===== Data for the task

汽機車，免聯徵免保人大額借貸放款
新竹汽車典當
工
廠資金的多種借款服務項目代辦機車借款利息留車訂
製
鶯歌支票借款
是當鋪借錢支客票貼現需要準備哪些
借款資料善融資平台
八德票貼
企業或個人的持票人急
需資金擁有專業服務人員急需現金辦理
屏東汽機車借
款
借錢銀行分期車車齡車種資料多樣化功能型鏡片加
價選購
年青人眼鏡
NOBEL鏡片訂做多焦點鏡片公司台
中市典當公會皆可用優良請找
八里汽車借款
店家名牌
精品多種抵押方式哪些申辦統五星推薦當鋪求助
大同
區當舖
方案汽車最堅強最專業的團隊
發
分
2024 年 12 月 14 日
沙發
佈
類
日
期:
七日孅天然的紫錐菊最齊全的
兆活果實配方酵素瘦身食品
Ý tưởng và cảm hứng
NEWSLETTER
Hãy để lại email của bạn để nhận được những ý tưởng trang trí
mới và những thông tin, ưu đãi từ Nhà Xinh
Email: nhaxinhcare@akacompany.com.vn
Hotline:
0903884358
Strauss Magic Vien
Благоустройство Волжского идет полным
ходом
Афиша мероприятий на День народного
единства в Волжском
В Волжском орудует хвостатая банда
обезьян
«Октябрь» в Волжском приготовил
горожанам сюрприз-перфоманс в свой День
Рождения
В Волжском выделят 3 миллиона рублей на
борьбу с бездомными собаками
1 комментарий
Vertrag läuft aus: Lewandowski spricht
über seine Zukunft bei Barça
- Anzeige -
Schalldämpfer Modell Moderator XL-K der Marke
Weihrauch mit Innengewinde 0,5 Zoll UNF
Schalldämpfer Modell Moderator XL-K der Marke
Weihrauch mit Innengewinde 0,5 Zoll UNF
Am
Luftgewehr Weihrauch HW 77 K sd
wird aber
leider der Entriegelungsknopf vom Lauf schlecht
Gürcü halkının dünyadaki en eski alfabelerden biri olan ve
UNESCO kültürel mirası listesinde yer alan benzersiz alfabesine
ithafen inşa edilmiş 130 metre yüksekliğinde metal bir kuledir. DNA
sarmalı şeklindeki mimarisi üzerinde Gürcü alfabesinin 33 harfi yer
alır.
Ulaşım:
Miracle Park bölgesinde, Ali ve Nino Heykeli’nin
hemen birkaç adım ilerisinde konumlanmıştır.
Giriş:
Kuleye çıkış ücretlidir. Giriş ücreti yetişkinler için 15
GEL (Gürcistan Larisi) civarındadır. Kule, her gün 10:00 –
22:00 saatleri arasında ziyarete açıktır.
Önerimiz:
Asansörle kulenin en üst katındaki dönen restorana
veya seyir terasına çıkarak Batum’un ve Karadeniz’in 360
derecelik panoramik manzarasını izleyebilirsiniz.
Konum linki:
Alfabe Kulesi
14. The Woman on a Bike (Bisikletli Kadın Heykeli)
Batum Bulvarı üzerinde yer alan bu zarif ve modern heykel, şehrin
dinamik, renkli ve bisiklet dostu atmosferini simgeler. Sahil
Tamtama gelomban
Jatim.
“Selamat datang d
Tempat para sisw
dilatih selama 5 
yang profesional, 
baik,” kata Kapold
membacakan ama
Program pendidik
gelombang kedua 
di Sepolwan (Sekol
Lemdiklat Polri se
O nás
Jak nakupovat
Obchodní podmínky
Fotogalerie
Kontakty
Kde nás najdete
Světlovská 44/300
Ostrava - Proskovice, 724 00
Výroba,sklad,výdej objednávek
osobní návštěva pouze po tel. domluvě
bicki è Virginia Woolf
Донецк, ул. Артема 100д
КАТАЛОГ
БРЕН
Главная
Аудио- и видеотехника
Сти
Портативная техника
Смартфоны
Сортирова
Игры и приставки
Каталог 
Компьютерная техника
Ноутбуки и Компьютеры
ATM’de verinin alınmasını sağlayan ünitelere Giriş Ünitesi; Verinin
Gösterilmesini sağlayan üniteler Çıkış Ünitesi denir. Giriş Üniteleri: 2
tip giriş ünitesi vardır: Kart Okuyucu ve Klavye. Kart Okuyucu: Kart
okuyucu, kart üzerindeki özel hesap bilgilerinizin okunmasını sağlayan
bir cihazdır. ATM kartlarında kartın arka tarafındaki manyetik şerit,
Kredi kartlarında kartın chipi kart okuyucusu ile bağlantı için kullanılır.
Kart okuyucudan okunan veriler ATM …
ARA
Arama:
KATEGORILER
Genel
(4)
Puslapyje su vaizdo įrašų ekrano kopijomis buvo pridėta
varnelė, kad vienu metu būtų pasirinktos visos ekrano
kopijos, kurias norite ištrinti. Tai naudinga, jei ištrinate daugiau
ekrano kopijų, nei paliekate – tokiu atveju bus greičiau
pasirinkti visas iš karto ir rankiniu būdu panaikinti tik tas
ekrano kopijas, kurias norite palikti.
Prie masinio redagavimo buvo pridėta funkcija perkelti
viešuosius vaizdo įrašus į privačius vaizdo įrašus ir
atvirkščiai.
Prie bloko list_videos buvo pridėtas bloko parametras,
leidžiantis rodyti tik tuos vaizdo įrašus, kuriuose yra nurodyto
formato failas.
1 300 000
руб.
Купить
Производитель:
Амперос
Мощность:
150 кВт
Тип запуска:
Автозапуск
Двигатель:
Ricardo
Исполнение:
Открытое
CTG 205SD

==========

» What the exercise asks
Some lines in the data above may hold the word "buvo". Say how many, with no other words.

» Answer box
3